What the exercise asks:
Whenever a line in the records below holds the string "mail", include it in the count, and state the number alone.

Data for analysis:
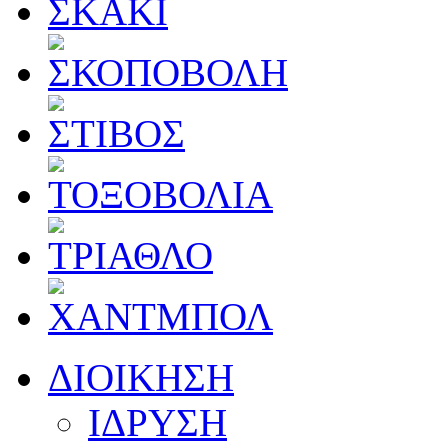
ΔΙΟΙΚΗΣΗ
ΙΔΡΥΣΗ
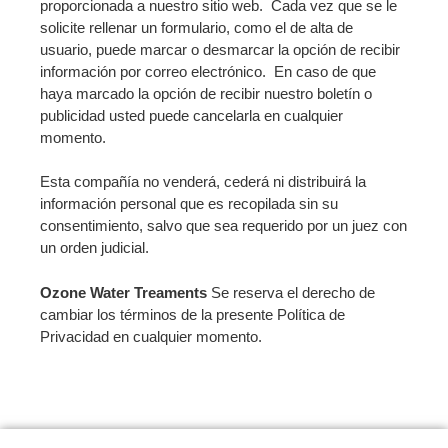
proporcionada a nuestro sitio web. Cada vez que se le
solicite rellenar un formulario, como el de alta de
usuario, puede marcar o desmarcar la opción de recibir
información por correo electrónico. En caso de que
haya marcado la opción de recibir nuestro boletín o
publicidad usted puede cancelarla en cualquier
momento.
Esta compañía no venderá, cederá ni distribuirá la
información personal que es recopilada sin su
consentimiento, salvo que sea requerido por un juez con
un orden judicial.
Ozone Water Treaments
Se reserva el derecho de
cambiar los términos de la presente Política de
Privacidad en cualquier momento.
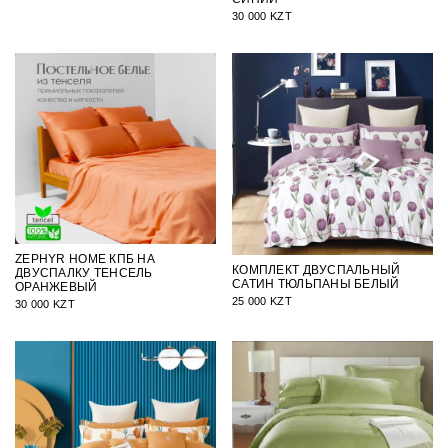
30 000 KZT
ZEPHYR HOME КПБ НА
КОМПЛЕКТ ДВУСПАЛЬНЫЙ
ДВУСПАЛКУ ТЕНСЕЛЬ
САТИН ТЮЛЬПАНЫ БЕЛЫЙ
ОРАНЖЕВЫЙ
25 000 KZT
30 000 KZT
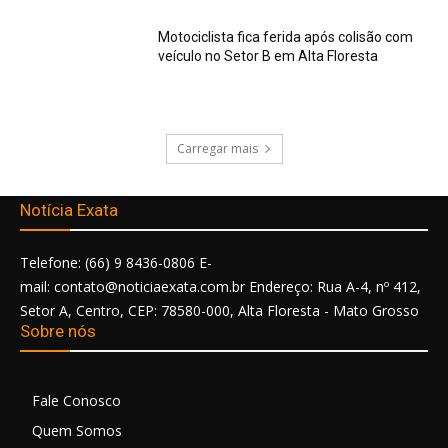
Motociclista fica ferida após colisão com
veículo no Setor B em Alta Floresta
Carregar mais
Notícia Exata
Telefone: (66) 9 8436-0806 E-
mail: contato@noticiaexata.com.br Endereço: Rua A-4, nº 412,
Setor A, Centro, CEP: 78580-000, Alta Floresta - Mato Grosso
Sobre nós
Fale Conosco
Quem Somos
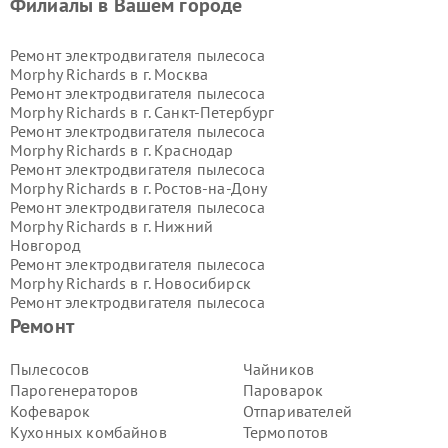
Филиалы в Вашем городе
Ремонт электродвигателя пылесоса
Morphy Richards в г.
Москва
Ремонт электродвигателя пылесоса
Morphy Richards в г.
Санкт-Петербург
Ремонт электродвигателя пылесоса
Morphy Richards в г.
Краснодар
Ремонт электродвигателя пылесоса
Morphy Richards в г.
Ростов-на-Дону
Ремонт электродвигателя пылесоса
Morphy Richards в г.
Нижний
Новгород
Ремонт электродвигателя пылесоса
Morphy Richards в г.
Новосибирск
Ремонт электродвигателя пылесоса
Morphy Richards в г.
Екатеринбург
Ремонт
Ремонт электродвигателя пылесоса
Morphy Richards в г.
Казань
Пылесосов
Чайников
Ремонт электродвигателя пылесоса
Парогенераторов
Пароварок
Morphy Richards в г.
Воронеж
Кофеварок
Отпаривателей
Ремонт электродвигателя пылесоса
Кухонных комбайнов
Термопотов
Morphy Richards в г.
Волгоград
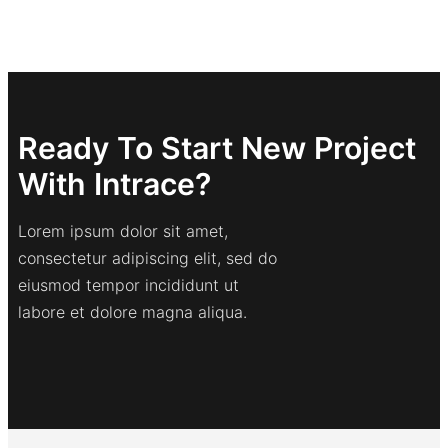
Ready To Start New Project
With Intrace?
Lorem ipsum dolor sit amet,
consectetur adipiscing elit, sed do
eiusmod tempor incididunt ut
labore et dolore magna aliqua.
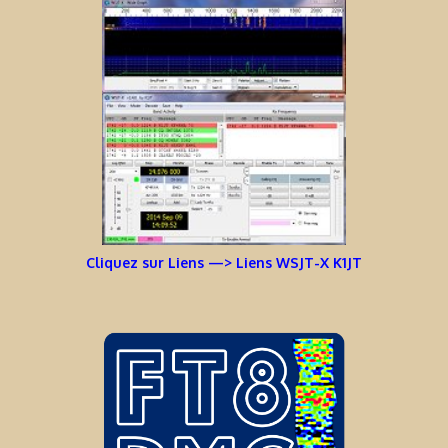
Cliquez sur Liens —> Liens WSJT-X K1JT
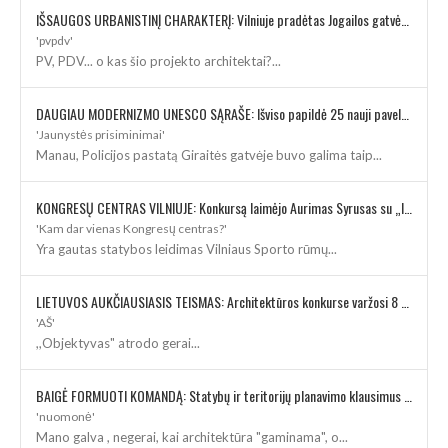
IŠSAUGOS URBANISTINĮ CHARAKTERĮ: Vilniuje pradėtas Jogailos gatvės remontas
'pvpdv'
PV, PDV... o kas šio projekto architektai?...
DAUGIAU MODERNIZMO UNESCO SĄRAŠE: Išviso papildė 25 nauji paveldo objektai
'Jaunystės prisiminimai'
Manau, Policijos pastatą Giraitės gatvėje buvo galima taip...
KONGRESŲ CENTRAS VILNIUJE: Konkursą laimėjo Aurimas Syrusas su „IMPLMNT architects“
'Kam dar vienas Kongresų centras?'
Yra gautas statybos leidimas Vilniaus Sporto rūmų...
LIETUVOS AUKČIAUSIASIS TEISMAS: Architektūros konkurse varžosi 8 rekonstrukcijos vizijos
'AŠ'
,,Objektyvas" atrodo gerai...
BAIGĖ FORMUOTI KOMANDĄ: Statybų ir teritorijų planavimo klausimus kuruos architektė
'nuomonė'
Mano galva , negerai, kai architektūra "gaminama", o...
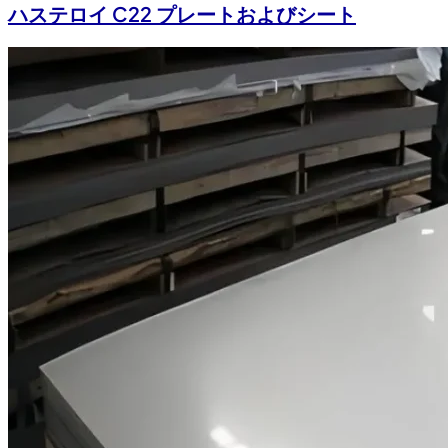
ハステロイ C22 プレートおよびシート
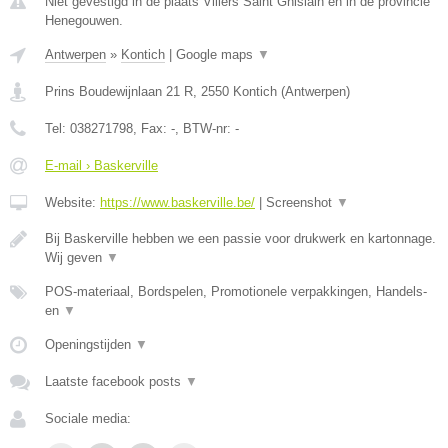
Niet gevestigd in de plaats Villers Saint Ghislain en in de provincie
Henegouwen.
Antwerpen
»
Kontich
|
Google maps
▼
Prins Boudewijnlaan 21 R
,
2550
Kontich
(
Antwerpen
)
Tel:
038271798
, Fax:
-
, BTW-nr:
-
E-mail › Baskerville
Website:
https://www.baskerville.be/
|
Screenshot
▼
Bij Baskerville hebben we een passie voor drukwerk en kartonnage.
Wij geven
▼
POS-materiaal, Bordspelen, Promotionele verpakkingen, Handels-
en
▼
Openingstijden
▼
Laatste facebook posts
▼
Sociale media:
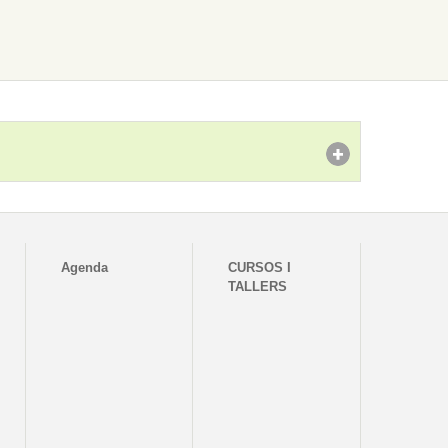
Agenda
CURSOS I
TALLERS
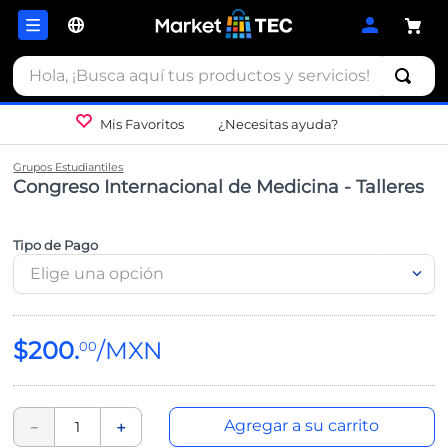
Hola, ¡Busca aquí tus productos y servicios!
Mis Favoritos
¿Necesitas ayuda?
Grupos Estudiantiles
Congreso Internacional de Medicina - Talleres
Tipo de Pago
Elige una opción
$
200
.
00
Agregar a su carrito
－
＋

Result of this task:
2